In the midst of an economic downturn, these programs are particularly needed now, said Amelia Ellis, vice-president of development and community relations with CSS.

“We are hearing that there are a lot of charities and causes having difficulties in terms of the number of people they are trying to serve right now,” she said. “We’re all trying to meet an increase in need from communities.”

Because so much of Sign of Hope’s fundraising is done through mailing, the Canada Post strike created a major stumbling block during the 2018 campaign.

The strike began in October of last year, lasting until Canada Post employees were ordered back to work towards the end of November. CSS countered this by doing an email solicitation campaign that ran through December.

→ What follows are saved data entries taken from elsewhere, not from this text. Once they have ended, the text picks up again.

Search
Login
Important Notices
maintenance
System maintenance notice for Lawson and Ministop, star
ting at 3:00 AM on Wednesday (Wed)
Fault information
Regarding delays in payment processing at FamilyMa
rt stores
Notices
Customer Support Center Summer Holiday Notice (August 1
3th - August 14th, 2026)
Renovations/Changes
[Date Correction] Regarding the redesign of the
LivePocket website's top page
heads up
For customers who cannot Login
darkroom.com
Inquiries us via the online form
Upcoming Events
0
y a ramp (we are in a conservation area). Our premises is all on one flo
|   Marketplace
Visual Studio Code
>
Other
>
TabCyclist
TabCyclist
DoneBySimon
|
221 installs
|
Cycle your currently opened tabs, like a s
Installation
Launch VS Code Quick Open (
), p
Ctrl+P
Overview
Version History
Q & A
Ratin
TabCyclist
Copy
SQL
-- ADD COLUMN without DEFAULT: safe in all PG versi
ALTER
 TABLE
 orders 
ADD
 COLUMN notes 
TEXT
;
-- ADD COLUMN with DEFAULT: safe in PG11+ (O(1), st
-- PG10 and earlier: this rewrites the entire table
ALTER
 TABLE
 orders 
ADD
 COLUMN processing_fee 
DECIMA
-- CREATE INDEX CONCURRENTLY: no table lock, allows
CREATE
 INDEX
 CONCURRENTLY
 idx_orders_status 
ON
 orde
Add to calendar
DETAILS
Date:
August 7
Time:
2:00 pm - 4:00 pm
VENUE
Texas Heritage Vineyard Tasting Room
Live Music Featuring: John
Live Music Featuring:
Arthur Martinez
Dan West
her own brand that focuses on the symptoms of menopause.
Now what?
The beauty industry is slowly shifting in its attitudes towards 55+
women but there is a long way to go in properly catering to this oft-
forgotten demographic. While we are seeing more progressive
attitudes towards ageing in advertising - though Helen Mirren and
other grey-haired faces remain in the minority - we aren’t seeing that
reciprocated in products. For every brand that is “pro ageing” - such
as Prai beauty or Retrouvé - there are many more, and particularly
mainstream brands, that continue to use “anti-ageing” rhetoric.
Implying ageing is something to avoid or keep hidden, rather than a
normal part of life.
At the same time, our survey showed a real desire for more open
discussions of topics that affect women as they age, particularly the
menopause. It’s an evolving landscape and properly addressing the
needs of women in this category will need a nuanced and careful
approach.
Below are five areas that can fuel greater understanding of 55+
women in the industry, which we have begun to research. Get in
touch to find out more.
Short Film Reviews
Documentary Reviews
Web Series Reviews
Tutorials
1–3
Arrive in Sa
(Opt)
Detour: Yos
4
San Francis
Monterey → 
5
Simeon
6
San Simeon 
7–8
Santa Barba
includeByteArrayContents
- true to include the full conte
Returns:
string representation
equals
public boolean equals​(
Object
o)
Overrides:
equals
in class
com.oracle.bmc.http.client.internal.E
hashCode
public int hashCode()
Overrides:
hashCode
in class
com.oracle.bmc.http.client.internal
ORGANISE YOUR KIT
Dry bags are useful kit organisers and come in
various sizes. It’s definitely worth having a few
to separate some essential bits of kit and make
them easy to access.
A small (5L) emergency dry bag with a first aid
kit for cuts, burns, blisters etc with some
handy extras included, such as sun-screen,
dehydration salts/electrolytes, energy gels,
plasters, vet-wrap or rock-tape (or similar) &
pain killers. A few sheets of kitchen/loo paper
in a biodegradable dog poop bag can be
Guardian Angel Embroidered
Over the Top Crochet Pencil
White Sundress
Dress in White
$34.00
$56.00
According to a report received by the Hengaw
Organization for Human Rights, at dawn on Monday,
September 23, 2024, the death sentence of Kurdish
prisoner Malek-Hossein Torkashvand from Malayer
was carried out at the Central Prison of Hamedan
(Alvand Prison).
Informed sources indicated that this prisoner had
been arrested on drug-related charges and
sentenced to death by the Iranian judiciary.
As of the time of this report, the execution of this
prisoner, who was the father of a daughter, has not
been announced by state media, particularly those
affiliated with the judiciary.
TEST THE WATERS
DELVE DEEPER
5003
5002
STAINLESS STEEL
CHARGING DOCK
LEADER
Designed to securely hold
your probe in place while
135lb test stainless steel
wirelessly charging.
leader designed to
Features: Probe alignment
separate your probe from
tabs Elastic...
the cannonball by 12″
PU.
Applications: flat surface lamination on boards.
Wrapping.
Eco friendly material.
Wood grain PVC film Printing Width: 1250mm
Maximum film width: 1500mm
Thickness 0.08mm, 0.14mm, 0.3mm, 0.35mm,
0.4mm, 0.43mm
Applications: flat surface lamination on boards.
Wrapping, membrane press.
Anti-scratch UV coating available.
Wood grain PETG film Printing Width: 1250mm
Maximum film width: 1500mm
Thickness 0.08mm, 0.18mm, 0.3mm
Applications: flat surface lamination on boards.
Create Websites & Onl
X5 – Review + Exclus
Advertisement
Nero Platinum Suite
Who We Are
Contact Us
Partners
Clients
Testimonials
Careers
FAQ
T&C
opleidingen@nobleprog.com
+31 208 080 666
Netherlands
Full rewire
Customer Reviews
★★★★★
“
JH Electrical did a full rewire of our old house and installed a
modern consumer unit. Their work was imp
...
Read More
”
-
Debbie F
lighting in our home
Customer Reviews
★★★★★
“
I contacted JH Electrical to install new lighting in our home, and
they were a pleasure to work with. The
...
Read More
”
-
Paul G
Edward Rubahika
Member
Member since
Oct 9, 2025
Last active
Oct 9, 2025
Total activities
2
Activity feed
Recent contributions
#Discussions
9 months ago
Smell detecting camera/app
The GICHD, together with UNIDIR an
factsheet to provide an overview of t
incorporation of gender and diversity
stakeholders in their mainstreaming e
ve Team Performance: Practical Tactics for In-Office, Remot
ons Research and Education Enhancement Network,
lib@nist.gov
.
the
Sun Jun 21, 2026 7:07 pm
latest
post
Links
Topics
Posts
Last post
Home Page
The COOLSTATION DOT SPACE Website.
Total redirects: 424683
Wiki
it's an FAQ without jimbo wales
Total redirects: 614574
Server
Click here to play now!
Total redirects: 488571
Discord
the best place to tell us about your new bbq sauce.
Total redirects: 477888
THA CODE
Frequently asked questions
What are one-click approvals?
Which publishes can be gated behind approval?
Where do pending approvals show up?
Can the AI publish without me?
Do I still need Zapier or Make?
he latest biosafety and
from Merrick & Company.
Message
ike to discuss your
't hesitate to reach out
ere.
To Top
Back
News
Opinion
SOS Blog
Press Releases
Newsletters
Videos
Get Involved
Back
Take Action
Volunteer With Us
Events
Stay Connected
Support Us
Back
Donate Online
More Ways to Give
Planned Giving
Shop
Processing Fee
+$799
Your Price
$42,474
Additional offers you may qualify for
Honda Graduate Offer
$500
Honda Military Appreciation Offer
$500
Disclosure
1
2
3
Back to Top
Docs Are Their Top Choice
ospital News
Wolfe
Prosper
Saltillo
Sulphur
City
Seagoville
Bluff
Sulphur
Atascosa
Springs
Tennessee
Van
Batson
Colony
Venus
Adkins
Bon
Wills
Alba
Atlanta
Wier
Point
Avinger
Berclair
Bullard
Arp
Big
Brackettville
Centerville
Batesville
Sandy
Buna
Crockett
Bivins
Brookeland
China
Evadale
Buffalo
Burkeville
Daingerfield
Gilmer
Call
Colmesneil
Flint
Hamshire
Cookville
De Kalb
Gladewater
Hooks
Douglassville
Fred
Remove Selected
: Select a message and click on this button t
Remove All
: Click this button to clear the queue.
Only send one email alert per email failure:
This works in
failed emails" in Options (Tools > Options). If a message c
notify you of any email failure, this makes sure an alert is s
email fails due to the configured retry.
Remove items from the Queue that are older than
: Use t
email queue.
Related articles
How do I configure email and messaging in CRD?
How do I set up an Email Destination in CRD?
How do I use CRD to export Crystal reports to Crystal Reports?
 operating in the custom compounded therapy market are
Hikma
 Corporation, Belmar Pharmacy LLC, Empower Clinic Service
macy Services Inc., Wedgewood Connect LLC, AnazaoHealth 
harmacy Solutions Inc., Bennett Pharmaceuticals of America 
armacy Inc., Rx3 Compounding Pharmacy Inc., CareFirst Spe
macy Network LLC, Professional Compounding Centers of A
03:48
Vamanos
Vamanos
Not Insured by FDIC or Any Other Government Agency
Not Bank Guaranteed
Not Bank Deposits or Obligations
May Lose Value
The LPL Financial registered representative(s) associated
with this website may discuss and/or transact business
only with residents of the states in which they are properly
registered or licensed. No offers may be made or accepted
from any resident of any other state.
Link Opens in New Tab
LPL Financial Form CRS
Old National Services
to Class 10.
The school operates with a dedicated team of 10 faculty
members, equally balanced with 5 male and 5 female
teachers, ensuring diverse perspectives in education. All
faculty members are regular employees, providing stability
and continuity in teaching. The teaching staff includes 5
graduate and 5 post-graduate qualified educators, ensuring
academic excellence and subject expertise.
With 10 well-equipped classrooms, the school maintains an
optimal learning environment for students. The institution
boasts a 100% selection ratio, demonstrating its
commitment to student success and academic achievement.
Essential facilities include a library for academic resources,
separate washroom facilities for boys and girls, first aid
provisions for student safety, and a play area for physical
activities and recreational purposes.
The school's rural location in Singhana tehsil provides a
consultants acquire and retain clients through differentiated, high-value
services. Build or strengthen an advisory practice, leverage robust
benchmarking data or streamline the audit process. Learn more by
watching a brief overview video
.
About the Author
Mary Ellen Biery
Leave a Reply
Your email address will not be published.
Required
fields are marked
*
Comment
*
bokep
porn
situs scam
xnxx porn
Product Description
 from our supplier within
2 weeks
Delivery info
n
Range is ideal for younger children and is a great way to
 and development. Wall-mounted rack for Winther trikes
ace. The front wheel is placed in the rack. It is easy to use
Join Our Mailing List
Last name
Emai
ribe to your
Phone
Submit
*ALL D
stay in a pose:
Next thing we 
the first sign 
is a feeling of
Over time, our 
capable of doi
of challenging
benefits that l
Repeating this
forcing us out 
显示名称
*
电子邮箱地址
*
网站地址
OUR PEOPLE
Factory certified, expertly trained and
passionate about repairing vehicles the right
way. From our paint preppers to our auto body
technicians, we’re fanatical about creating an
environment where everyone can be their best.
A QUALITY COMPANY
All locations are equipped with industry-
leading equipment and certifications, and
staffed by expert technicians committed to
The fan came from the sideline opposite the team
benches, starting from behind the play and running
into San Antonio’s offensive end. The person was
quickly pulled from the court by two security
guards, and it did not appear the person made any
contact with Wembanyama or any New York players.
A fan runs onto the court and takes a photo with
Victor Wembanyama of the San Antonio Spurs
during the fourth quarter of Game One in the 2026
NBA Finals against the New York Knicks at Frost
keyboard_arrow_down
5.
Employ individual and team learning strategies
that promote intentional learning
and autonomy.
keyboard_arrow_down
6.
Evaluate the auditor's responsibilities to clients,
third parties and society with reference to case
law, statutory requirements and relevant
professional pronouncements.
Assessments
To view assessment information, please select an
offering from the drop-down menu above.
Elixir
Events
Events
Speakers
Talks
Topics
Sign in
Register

A large spike in online donations immediately followed each email blast, said Laura Ruddock, a spokesperson for CSS.

As well, members of the Sign of Hope committee worked through the Christmas holiday season, personally calling past donors to ensure as much as possible could be raised. Ellis says it created one of their most successful Decembers on record.

“We were very grateful for their eagerness and efforts,” said Ellis.

“It was hard to know what would be possible given the mail strike, but our friends at Sign of Hope committee really came together very quickly in the fall and helped us tremendously.”

Looking ahead to 2019, CSS will be taking a closer look at its database of previous donors to determine the goal for this year’s Sign of Hope campaign.

Ellis said the agency will also looking at specific ways to target different groups and potential donors, and will introduce new efforts to elevate the public profile of the Sign of Hope campaign.

“In the last few years there’s been more competition with other charities, so we’re looking at more fundraising campaigns that involve media and advertising,” she said. “In the past we just approached people through direct mail, and now were looking for more volunteers to meet with groups directly.”

Ellis says the fundraising goal for their 2019 Sign of Hope campaign will be decided in the near future.